SIGNED, SEALED, DELIVERED: A BOOK DEAL!
Wedding Day - Havana, Cuba 2003 |
I am thrilled to report that after roughly nine years of writing and editing a memoir, La Americana, I recently scored a book deal with Skyhorse Publishing, a New York-based house with nine imprints and a stellar roster of authors,
including best sellers and 2012 Nobel Prize winner for
literature, Mo Yan.
My story begins in 2000, as a newbie University
of Georgia journalism grad pressing to climb the editorial ranks of Talk Media,
the joint venture between Tina Brown and Harvey Weinstein that produced Talk magazine
and Talk Miramax Books. But when my
mother was hit with an advanced stage of cancer that same year and died seven months later, it sent me head-on into a tailspin. I left New York in March 2001, devastated and lost, only to land in Havana’s José Martí airport weeks later. I was there in escape and never expected to meet my now husband, Luis,
nor spend the better part of next three years on Castro’s isle as we waited for
a visa that would allow him to move to the U.S.
The warmth of Cuban locals, the exotic locale and exposure to intimate cultural experiences like the raw and riveting power of Afro-Cuban ceremonies, were offset by my introduction to police harassment, the Cuban hustle to survive, mounting travel costs and growing bitter sentiment between President Bush and Castro. It was a very crazy,
exciting and occasionally terrifying time.

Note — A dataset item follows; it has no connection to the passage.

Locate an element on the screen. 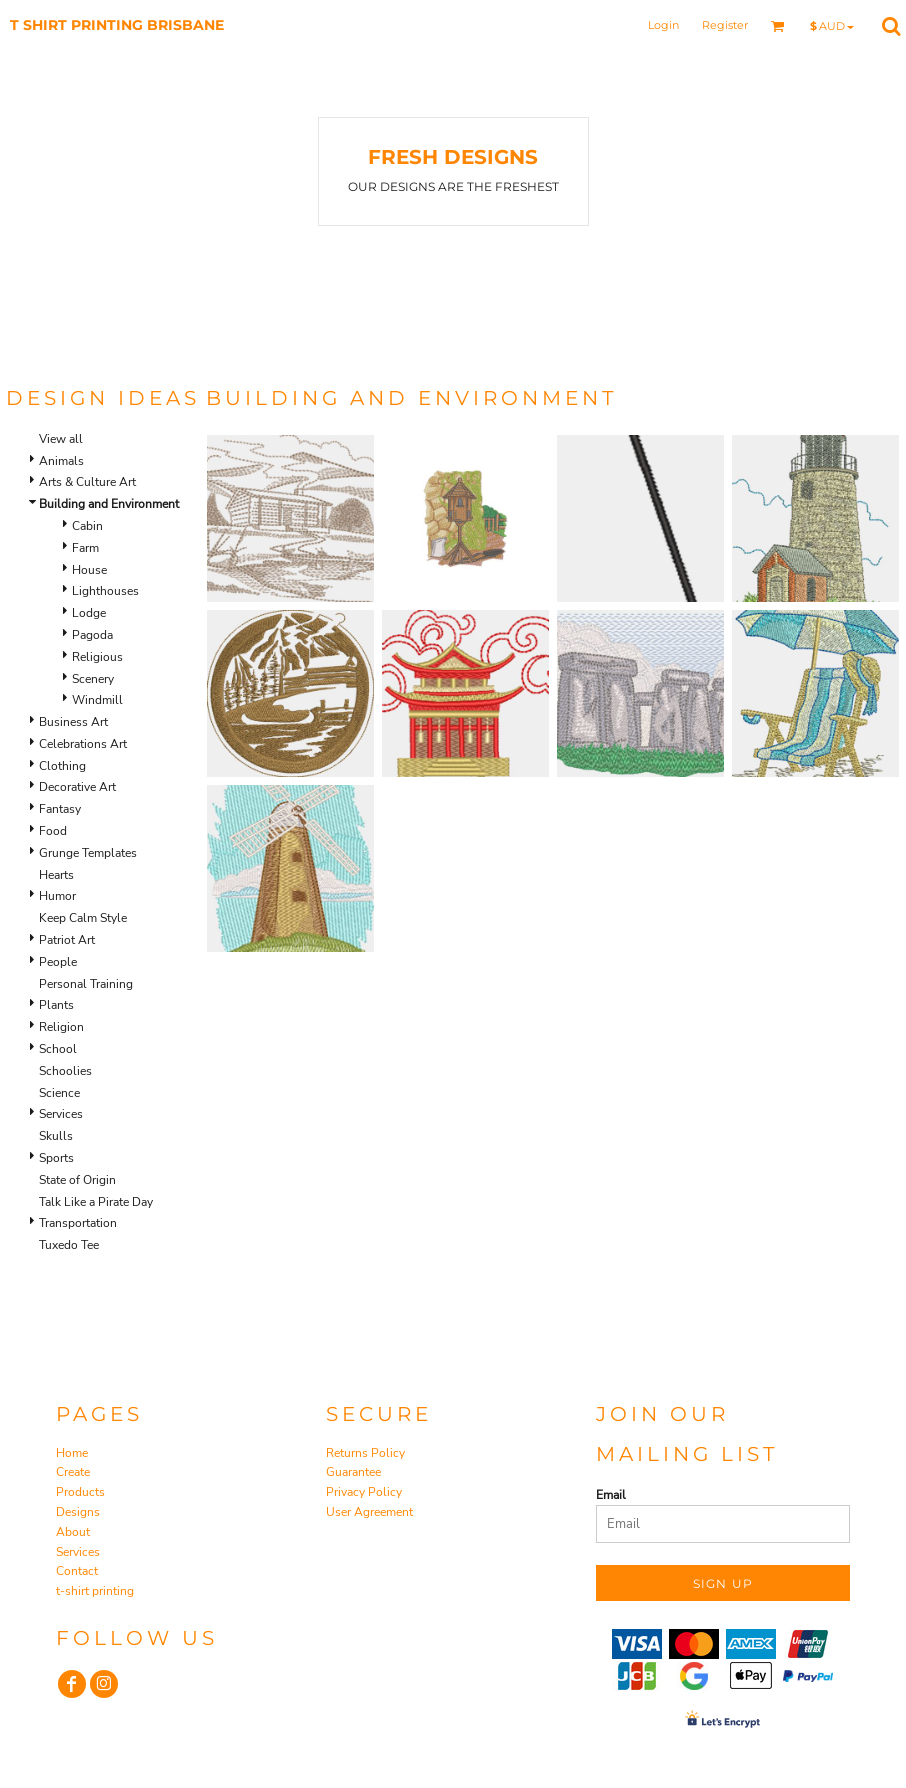 Image resolution: width=906 pixels, height=1788 pixels. Login is located at coordinates (663, 25).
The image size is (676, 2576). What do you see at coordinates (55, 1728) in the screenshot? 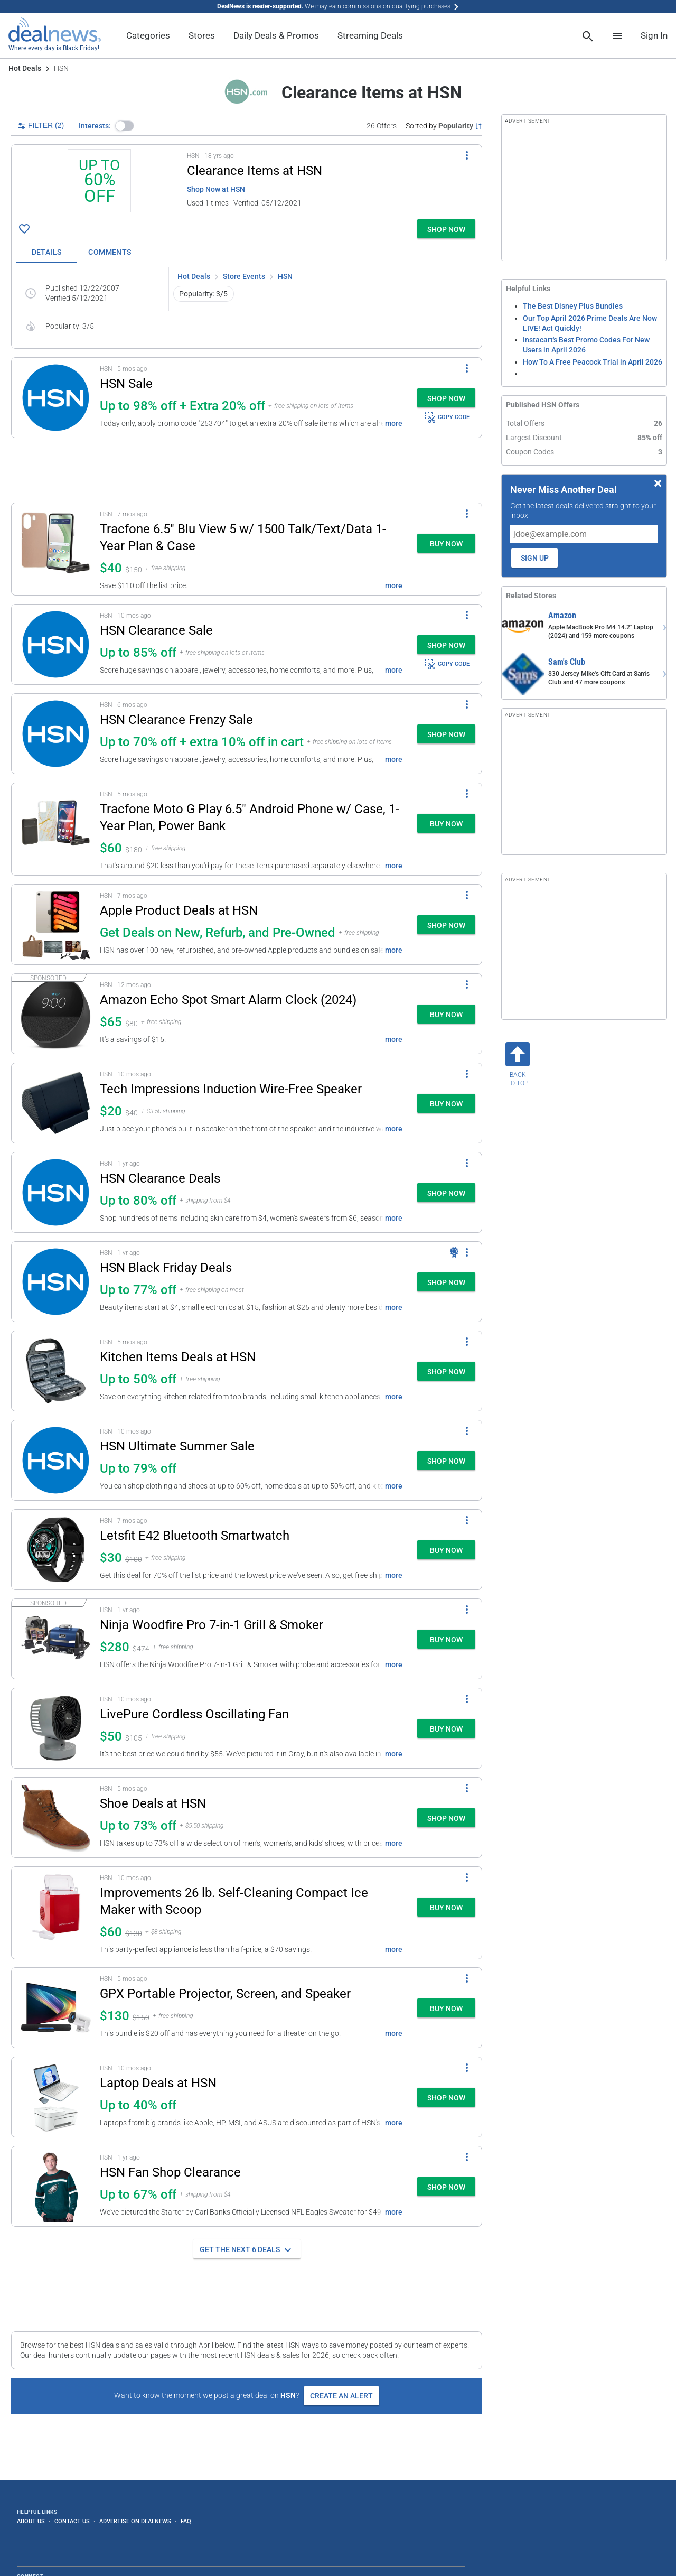 I see `[Click to open a new tab to details for LivePure Cordless Oscillating Fan: $50]` at bounding box center [55, 1728].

Slated for a Spring 2016 release, La Americana: A Memoir/Love Story in Cuba (or something like that,
as the subtitle is still yet TBD) intrigued my new editor, Julie, for its cross
sections of travel, culture, politics, love and loss. When I got the offer via email, sitting
poolside during one of my daughter’s swimming lessons, it felt like a quick sting,
a slap to the face, and then my eyes welled.
It was a very emotional thing for me, having such a huge
dream realized, especially during one of life’s everyday moments, but in the following
week my nerves played somewhere between excitement and disbelief, so much so
that I literally couldn’t eat for days. I
had been, after all, plucked out of obscurity with no “platform” to ride
on. I don’t have thousands of followers
on Facebook and I just opened a Twitter account a couple of
months ago.
While Cuba is a hot topic and I did the hard work, pushing
that book out in the madness of babies, marriage, work and life, I also have to
do a shout out to Savannah’s creative set.
Specifically, Polly Powers Stramm, who edited my manuscript with a
sharp, compassionate knife, and Janice Shay, who guided me over the
course of a year and made the deal happen a couple of weeks ago.